━━━ Raw data
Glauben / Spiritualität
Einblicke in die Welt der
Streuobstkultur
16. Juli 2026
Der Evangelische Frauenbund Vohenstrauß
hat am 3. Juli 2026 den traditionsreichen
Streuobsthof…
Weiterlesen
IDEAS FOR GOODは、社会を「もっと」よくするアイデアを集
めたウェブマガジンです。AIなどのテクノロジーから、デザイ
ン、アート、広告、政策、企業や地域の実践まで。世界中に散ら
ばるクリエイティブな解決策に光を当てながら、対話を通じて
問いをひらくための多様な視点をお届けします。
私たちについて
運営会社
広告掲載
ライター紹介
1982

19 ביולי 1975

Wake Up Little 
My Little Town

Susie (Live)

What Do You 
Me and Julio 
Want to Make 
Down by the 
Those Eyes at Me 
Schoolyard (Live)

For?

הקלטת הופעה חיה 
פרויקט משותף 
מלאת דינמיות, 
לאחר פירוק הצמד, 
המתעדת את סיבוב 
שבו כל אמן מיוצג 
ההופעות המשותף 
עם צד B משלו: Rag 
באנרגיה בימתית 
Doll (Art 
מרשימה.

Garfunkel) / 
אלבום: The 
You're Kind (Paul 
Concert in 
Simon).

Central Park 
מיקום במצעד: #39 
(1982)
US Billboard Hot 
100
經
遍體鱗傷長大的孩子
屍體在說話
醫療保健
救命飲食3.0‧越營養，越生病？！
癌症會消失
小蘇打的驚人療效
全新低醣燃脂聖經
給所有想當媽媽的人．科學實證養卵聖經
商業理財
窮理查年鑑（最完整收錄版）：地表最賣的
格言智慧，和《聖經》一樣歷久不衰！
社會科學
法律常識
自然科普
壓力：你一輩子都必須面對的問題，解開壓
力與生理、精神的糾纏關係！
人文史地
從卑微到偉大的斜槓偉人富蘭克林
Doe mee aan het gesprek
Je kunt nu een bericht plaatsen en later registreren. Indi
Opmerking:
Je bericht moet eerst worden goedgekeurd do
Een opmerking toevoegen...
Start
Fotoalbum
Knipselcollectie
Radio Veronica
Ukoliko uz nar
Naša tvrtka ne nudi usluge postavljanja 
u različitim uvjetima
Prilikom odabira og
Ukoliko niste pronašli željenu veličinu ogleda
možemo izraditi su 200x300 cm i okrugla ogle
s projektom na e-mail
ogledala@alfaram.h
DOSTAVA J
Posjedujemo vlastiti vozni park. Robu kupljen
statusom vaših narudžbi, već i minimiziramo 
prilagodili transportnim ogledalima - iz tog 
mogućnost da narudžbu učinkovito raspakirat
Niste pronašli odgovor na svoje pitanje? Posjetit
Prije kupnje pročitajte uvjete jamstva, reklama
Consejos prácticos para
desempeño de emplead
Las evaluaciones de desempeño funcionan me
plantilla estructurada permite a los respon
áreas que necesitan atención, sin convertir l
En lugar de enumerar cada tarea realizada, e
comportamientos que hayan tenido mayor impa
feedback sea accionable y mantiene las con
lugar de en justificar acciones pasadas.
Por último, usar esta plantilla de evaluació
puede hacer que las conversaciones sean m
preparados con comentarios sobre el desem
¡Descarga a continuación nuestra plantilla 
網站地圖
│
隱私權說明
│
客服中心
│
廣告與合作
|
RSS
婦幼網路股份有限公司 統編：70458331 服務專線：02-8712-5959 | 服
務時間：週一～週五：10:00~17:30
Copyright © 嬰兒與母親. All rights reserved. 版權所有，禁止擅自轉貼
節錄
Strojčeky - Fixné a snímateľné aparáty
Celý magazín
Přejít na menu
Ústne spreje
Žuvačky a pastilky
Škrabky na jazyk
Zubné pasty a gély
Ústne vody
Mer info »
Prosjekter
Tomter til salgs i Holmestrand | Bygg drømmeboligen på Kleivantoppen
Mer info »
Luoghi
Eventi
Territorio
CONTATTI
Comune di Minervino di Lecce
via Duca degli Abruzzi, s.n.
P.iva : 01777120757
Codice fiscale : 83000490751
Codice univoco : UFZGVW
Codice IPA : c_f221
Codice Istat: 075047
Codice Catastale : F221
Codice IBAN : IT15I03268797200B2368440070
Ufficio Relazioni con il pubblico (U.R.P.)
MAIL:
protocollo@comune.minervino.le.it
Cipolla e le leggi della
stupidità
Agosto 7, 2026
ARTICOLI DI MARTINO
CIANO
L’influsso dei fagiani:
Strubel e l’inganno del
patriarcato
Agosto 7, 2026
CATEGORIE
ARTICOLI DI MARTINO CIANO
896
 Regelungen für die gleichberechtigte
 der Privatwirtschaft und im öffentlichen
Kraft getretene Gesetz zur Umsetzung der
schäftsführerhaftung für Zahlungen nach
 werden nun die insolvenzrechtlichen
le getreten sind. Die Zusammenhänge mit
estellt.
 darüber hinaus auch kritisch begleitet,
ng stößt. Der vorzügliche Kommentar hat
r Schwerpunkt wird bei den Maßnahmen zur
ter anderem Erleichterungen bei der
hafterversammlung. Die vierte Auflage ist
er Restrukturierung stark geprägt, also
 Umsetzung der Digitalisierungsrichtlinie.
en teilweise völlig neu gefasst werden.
━━━━━━
### Work order
A full, exact copy of the entries is the required answer.

### Answer section
Glauben / Spiritualität
Einblicke in die Welt der
Streuobstkultur
16. Juli 2026
Der Evangelische Frauenbund Vohenstrauß
hat am 3. Juli 2026 den traditionsreichen
Streuobsthof…
Weiterlesen
IDEAS FOR GOODは、社会を「もっと」よくするアイデアを集
めたウェブマガジンです。AIなどのテクノロジーから、デザイ
ン、アート、広告、政策、企業や地域の実践まで。世界中に散ら
ばるクリエイティブな解決策に光を当てながら、対話を通じて
問いをひらくための多様な視点をお届けします。
私たちについて
運営会社
広告掲載
ライター紹介
1982

19 ביולי 1975

Wake Up Little 
My Little Town

Susie (Live)

What Do You 
Me and Julio 
Want to Make 
Down by the 
Those Eyes at Me 
Schoolyard (Live)

For?

הקלטת הופעה חיה 
פרויקט משותף 
מלאת דינמיות, 
לאחר פירוק הצמד, 
המתעדת את סיבוב 
שבו כל אמן מיוצג 
ההופעות המשותף 
עם צד B משלו: Rag 
באנרגיה בימתית 
Doll (Art 
מרשימה.

Garfunkel) / 
אלבום: The 
You're Kind (Paul 
Concert in 
Simon).

Central Park 
מיקום במצעד: #39 
(1982)
US Billboard Hot 
100
經
遍體鱗傷長大的孩子
屍體在說話
醫療保健
救命飲食3.0‧越營養，越生病？！
癌症會消失
小蘇打的驚人療效
全新低醣燃脂聖經
給所有想當媽媽的人．科學實證養卵聖經
商業理財
窮理查年鑑（最完整收錄版）：地表最賣的
格言智慧，和《聖經》一樣歷久不衰！
社會科學
法律常識
自然科普
壓力：你一輩子都必須面對的問題，解開壓
力與生理、精神的糾纏關係！
人文史地
從卑微到偉大的斜槓偉人富蘭克林
Doe mee aan het gesprek
Je kunt nu een bericht plaatsen en later registreren. Indi
Opmerking:
Je bericht moet eerst worden goedgekeurd do
Een opmerking toevoegen...
Start
Fotoalbum
Knipselcollectie
Radio Veronica
Ukoliko uz nar
Naša tvrtka ne nudi usluge postavljanja 
u različitim uvjetima
Prilikom odabira og
Ukoliko niste pronašli željenu veličinu ogleda
možemo izraditi su 200x300 cm i okrugla ogle
s projektom na e-mail
ogledala@alfaram.h
DOSTAVA J
Posjedujemo vlastiti vozni park. Robu kupljen
statusom vaših narudžbi, već i minimiziramo 
prilagodili transportnim ogledalima - iz tog 
mogućnost da narudžbu učinkovito raspakirat
Niste pronašli odgovor na svoje pitanje? Posjetit
Prije kupnje pročitajte uvjete jamstva, reklama
Consejos prácticos para
desempeño de emplead
Las evaluaciones de desempeño funcionan me
plantilla estructurada permite a los respon
áreas que necesitan atención, sin convertir l
En lugar de enumerar cada tarea realizada, e
comportamientos que hayan tenido mayor impa
feedback sea accionable y mantiene las con
lugar de en justificar acciones pasadas.
Por último, usar esta plantilla de evaluació
puede hacer que las conversaciones sean m
preparados con comentarios sobre el desem
¡Descarga a continuación nuestra plantilla 
網站地圖
│
隱私權說明
│
客服中心
│
廣告與合作
|
RSS
婦幼網路股份有限公司 統編：70458331 服務專線：02-8712-5959 | 服
務時間：週一～週五：10:00~17:30
Copyright © 嬰兒與母親. All rights reserved. 版權所有，禁止擅自轉貼
節錄
Strojčeky - Fixné a snímateľné aparáty
Celý magazín
Přejít na menu
Ústne spreje
Žuvačky a pastilky
Škrabky na jazyk
Zubné pasty a gély
Ústne vody
Mer info »
Prosjekter
Tomter til salgs i Holmestrand | Bygg drømmeboligen på Kleivantoppen
Mer info »
Luoghi
Eventi
Territorio
CONTATTI
Comune di Minervino di Lecce
via Duca degli Abruzzi, s.n.
P.iva : 01777120757
Codice fiscale : 83000490751
Codice univoco : UFZGVW
Codice IPA : c_f221
Codice Istat: 075047
Codice Catastale : F221
Codice IBAN : IT15I03268797200B2368440070
Ufficio Relazioni con il pubblico (U.R.P.)
MAIL:
protocollo@comune.minervino.le.it
Cipolla e le leggi della
stupidità
Agosto 7, 2026
ARTICOLI DI MARTINO
CIANO
L’influsso dei fagiani:
Strubel e l’inganno del
patriarcato
Agosto 7, 2026
CATEGORIE
ARTICOLI DI MARTINO CIANO
896
 Regelungen für die gleichberechtigte
 der Privatwirtschaft und im öffentlichen
Kraft getretene Gesetz zur Umsetzung der
schäftsführerhaftung für Zahlungen nach
 werden nun die insolvenzrechtlichen
le getreten sind. Die Zusammenhänge mit
estellt.
 darüber hinaus auch kritisch begleitet,
ng stößt. Der vorzügliche Kommentar hat
r Schwerpunkt wird bei den Maßnahmen zur
ter anderem Erleichterungen bei der
hafterversammlung. Die vierte Auflage ist
er Restrukturierung stark geprägt, also
 Umsetzung der Digitalisierungsrichtlinie.
en teilweise völlig neu gefasst werden.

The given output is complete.